Poverty is the consequence and not the cause of informal entrepreneurship, and vulnerable populations must be supported rather than repressed in their efforts to escape poverty and low-quality work, writes Pablo Navarrete (LSE Geography and Environment).
The informal economy accounts for around two-fifths of global GDP and approximately two in every three jobs worldwide, playing a major role in economic growth and job creation, particularly in the developing world. Contrary to earlier predictions, rather than decreasing in line with economic development, it has in fact remained stable in Africa and expanded in Latin America and Asia.

Despite these contributions, the informal economy is often perceived as a block on economic progress, particularly in terms of decent employment.
First, it has traditionally been associated with low levels of capitalisation and skills, thereby implying poor productivity potential for boosting growth. Second, its lack of regulation and standards lead to it being seen as a hindrance to achieving decent work.
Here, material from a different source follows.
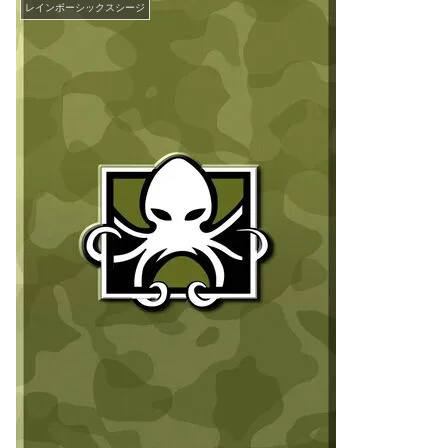
レインボーシックスシージ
These negative perceptions have fuelled four decades of development policies that have tolerated or neglected these activities (sometimes fostering formalisation), or even actively repressed them. Yet, displacing informal entrepreneurs and confiscating their products threatens the livelihoods of vulnerable populations. Neither are these efforts especially successful, as most academics and policymakers now recognise that the informal economy is here to stay.
This failure to reduce employment generation within the informal economy, combined with an urgent need to promote decent work in line with the eighth of the United Nations 2030 Sustainable Development Goals, will require new and effective policy innovations.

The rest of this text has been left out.